VeriSign Discloses Successful Attack

February 3, 2012

Back in October of last year, I wrote here about the publication of new guidance, from the US Securities and Exchange Commission [SEC], that suggests circumstances under which public corporations may need to disclose cyber attacks, or potential attacks.  Reuters has examined a group of corporate filings since the guidance was issued, and has found that VeriSign, the Internet registrar, was the target of successful attacks back in 2010.   This disclosure is significant, because VeriSign operates the DNS root name servers for the top-level .com, .net, and .gov domains.

The disclosure was made in VeriSign’s quarterly 10-Q filing with the SEC,  on 28 October 2011, for the quarter ended 30 September 2011.   (The disclosure itself is on page 33 of the filing.  The Central Index Key for VeriSign in the SEC’s EDGAR database is 0001014473.)

In 2010, the Company faced several successful attacks against its corporate network in which access was gained to information on a small portion of our computers and servers. We have investigated and do not believe these attacks breached the servers that support our Domain Name System (“DNS”) network. Information stored on the compromised corporate systems was exfiltrated.

As the statement says, the company does not believe that its DNS servers were affected, but some (unspecified) information was stolen.  As Reuters points out, this is not as reassuring as one might wish, given the importance of the DNS services VeriSign provides.
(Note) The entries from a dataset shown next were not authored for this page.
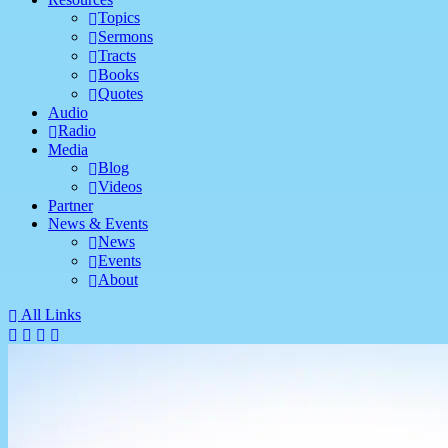
Topics
Sermons
Tracts
Books
Quotes
Audio
Radio
Media
Blog
Videos
Partner
News & Events
News
Events
About
All Links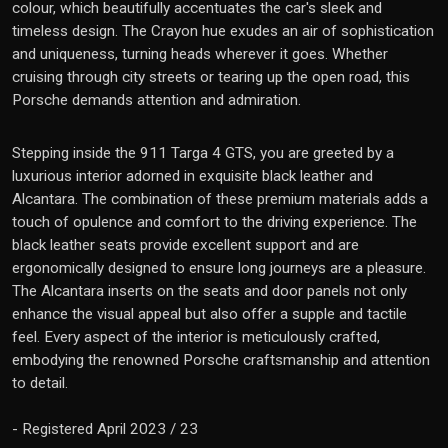
colour, which beautifully accentuates the car's sleek and
timeless design. The Crayon hue exudes an air of sophistication
and uniqueness, turning heads wherever it goes. Whether
cruising through city streets or tearing up the open road, this
Porsche demands attention and admiration.
Stepping inside the 911 Targa 4 GTS, you are greeted by a
luxurious interior adorned in exquisite black leather and
Alcantara. The combination of these premium materials adds a
touch of opulence and comfort to the driving experience. The
black leather seats provide excellent support and are
ergonomically designed to ensure long journeys are a pleasure.
The Alcantara inserts on the seats and door panels not only
enhance the visual appeal but also offer a supple and tactile
feel. Every aspect of the interior is meticulously crafted,
embodying the renowned Porsche craftsmanship and attention
to detail.
- Registered April 2023 / 23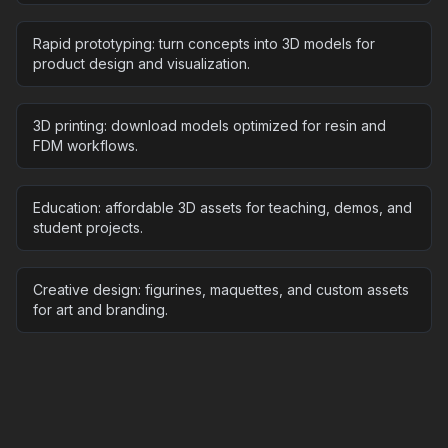
Rapid prototyping: turn concepts into 3D models for
product design and visualization.
3D printing: download models optimized for resin and
FDM workflows.
Education: affordable 3D assets for teaching, demos, and
student projects.
Creative design: figurines, maquettes, and custom assets
for art and branding.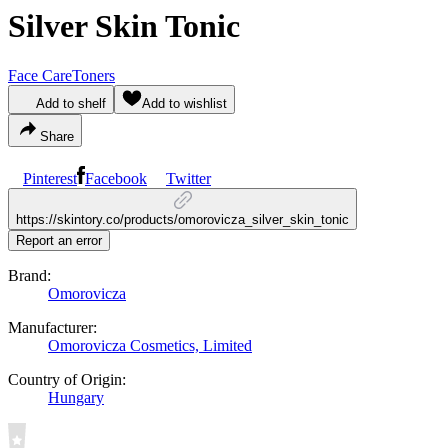
Silver Skin Tonic
Face Care
Toners
Add to shelf
Add to wishlist
Share
Pinterest
Facebook
Twitter
https://skintory.co/products/omorovicza_silver_skin_tonic
Report an error
Brand:
Omorovicza
Manufacturer:
Omorovicza Cosmetics, Limited
Country of Origin:
Hungary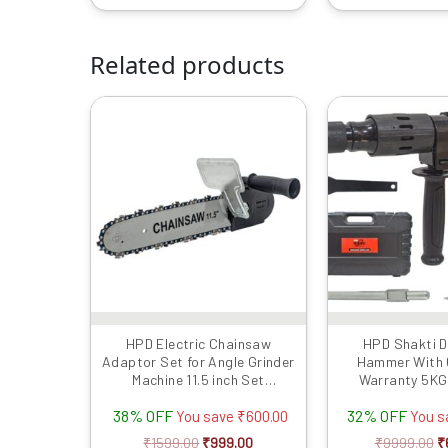
Related products
Original
Current
Or
price
price
p
was:
is:
w
₹1599.00.
₹999.00.
₹
HPD Electric Chainsaw
HPD Shakti D
Adaptor Set for Angle Grinder
Hammer With
Machine 11.5 inch Set
Warranty 5KG 
Woodworking Tool (with
Impact Energy W
38% OFF
32% OFF
Chain) for 100mm / 4inch
Chisel | Concret
You save
₹
600.00
You 
Grinder (Grinder Not Included)
PVC Case | He
₹
1599.00
₹
999.00
₹
9999.00
₹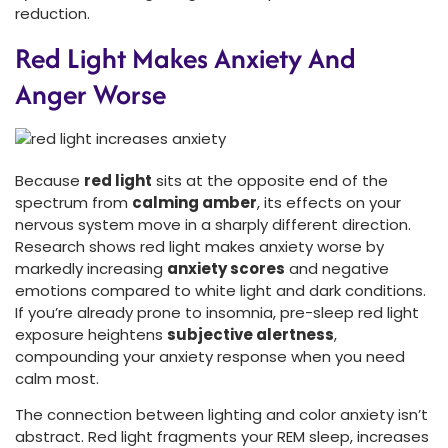
reduction.
Red Light Makes Anxiety And
Anger Worse
Because
red light
sits at the opposite end of the
spectrum from
calming amber
, its effects on your
nervous system move in a sharply different direction.
Research shows red light makes anxiety worse by
markedly increasing
anxiety scores
and negative
emotions compared to white light and dark conditions.
If you’re already prone to insomnia, pre-sleep red light
exposure heightens
subjective alertness
,
compounding your anxiety response when you need
calm most.
The connection between lighting and color anxiety isn’t
abstract. Red light fragments your REM sleep, increases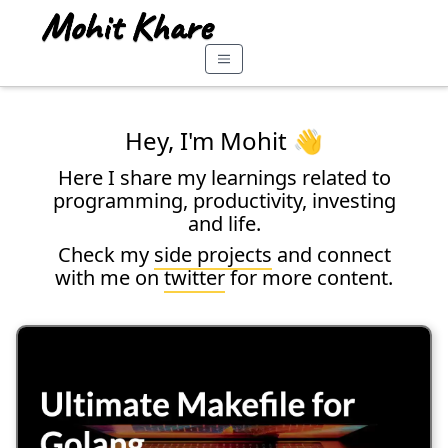
Hey, I'm Mohit 👋
Here I share my learnings related to
programming, productivity, investing
and life.
Check my
side projects
and connect
with me on
twitter
for more content.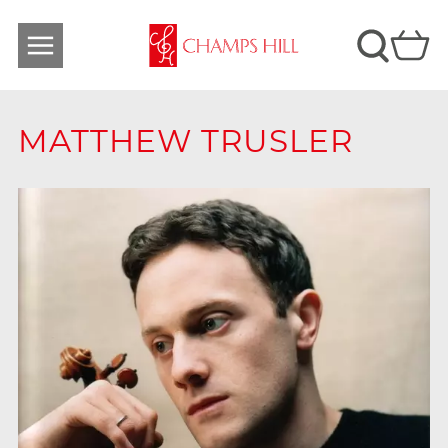
MATTHEW TRUSLER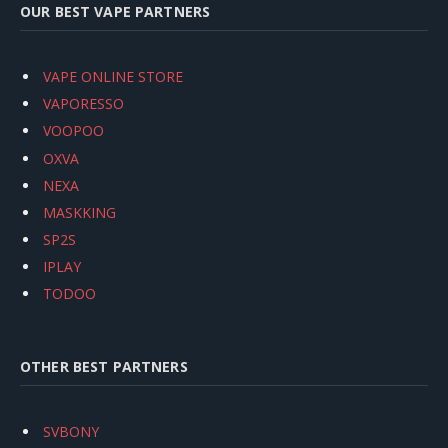
OUR BEST VAPE PARTNERS
VAPE ONLINE STORE
VAPORESSO
VOOPOO
OXVA
NEXA
MASKKING
SP2S
IPLAY
TODOO
OTHER BEST PARTNERS
SVBONY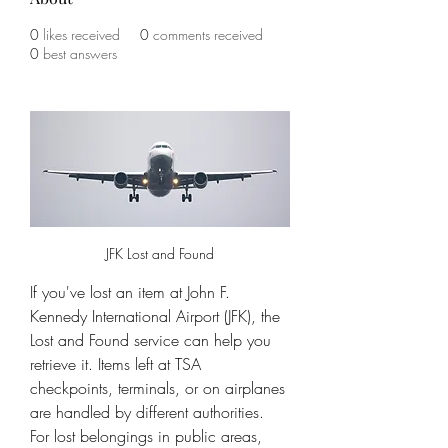
0
likes received
0
comments received
0
best answers
JFK Lost and Found
If you've lost an item at John F. 
Kennedy International Airport (JFK), the 
Lost and Found service can help you 
retrieve it. Items left at TSA 
checkpoints, terminals, or on airplanes 
are handled by different authorities. 
For lost belongings in public areas, 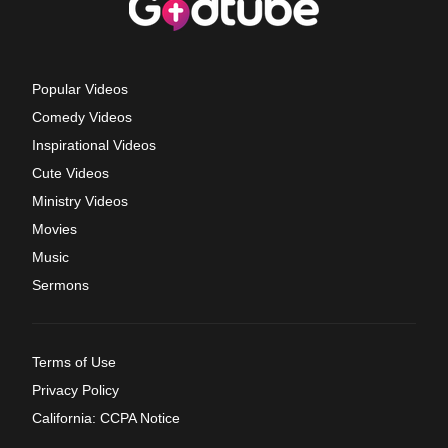
Popular Videos
Comedy Videos
Inspirational Videos
Cute Videos
Ministry Videos
Movies
Music
Sermons
Terms of Use
Privacy Policy
California: CCPA Notice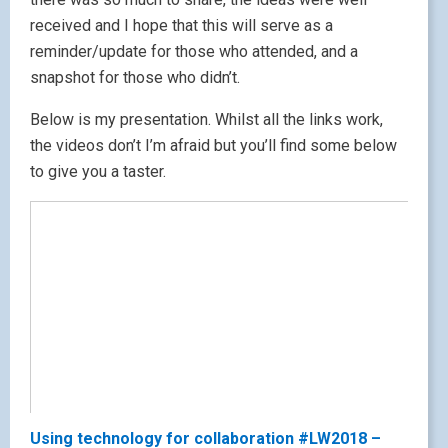
received and I hope that this will serve as a
reminder/update for those who attended, and a
snapshot for those who didn’t.
Below is my presentation. Whilst all the links work,
the videos don’t I’m afraid but you’ll find some below
to give you a taster.
Using technology for collaboration #LW2018 –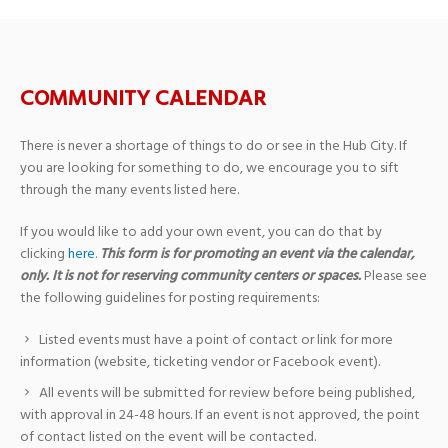
COMMUNITY CALENDAR
There is never a shortage of things to do or see in the Hub City. If
you are looking for something to do, we encourage you to sift
through the many events listed here.
If you would like to add your own event, you can do that by
clicking
here
.
This form is for promoting an event via the calendar,
only. It is not for reserving community centers or spaces.
Please see
the following guidelines for posting requirements:
Listed events must have a point of contact or link for more
information (website, ticketing vendor or Facebook event).
All events will be submitted for review before being published,
with approval in 24-48 hours. If an event is not approved, the point
of contact listed on the event will be contacted.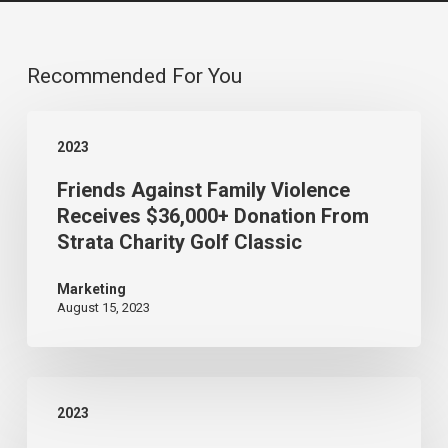
Recommended For You
Friends
2023
Against
Friends Against Family Violence
Family
Receives $36,000+ Donation From
Violence
Strata Charity Golf Classic
Receives
$36,000+
Marketing
August 15, 2023
Donation
From
Strata
Strata’s
Charity
2023
70th
Golf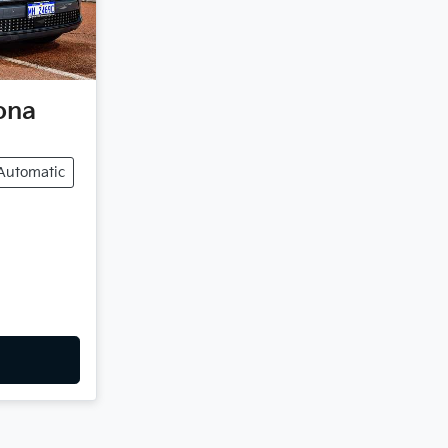
ona
Automatic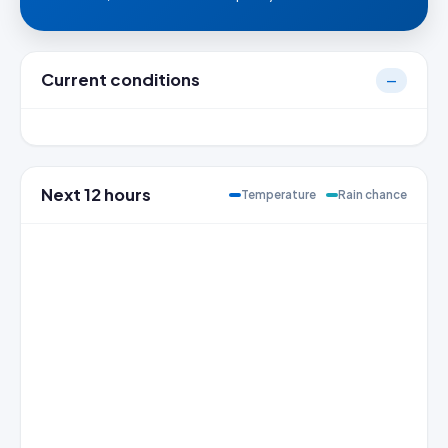
Current conditions
—
Next 12 hours
Temperature
Rain chance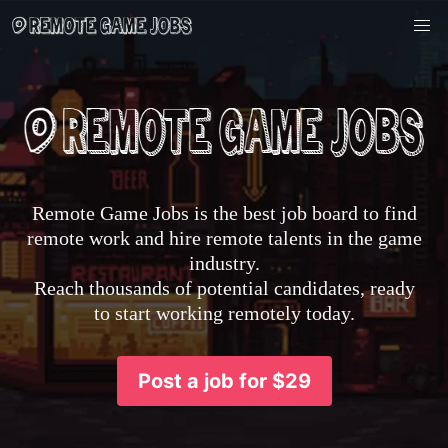
Remote Game Jobs is the best job board to find
remote work and hire remote talents in the game
industry.
Reach thousands of potential candidates, ready
to start working remotely today.
Post a job for $29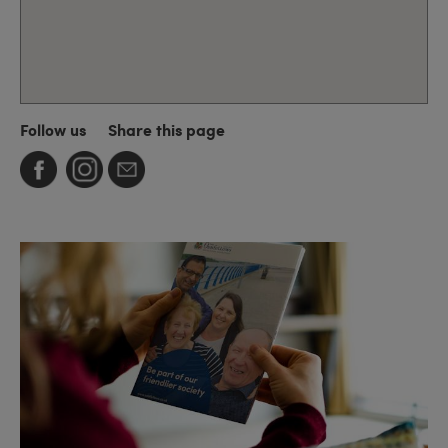
Follow us
Share this page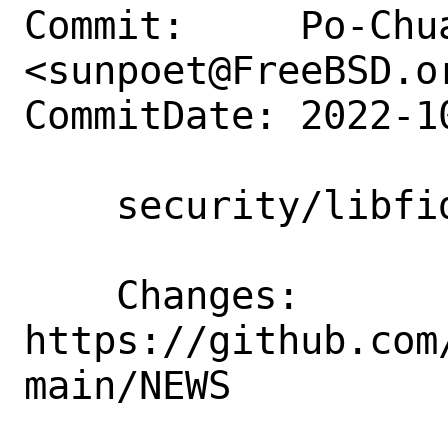
Commit:     Po-Chua
<sunpoet@FreeBSD.or
CommitDate: 2022-1
    security/libfido2: Update to 1.12.0

    Changes:        
https://github.com
main/NEWS
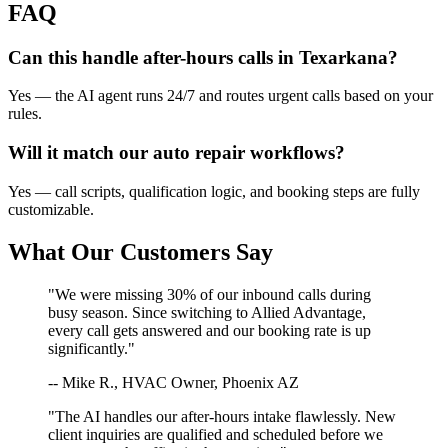
FAQ
Can this handle after-hours calls in
Texarkana
?
Yes — the AI agent runs 24/7 and routes urgent calls based on your
rules.
Will it match our
auto repair
workflows?
Yes — call scripts, qualification logic, and booking steps are fully
customizable.
What Our Customers Say
"We were missing 30% of our inbound calls during
busy season. Since switching to Allied Advantage,
every call gets answered and our booking rate is up
significantly."
-- Mike R., HVAC Owner, Phoenix AZ
"The AI handles our after-hours intake flawlessly. New
client inquiries are qualified and scheduled before we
VeriSign’s domain-name system processes as many as 50 billion queries daily. Pilfered information from it could let hackers direct people to faked sites and intercept email from federal employees or corporate executives, though classified government data moves through more secure channels.

In addition to its DNS services, VeriSign was a major Certificate Authority, providing digital certificates to a large number of institutions.  (It sold that business to Symantec Corp. in 2010, although Symantec has kept the VeriSign brand name for its certificate business.)  As we saw with the attack against the Dutch Certificate Authority DigiNotar, this raises the possibility that the attackers gathered enough information to enable them to issue bogus certificates, create fraudulent Web sites, and digitally sign malicious software.

Given the lack of specific information in VeriSign’s disclosure, it is impossible to know what was compromised, or what kinds of mischief has happened, or might happen in the future.   But there has been a feeling for some time among security professionals that the whole Certificate Authority system has some fundamental flaws, and this news is very far from reassuring.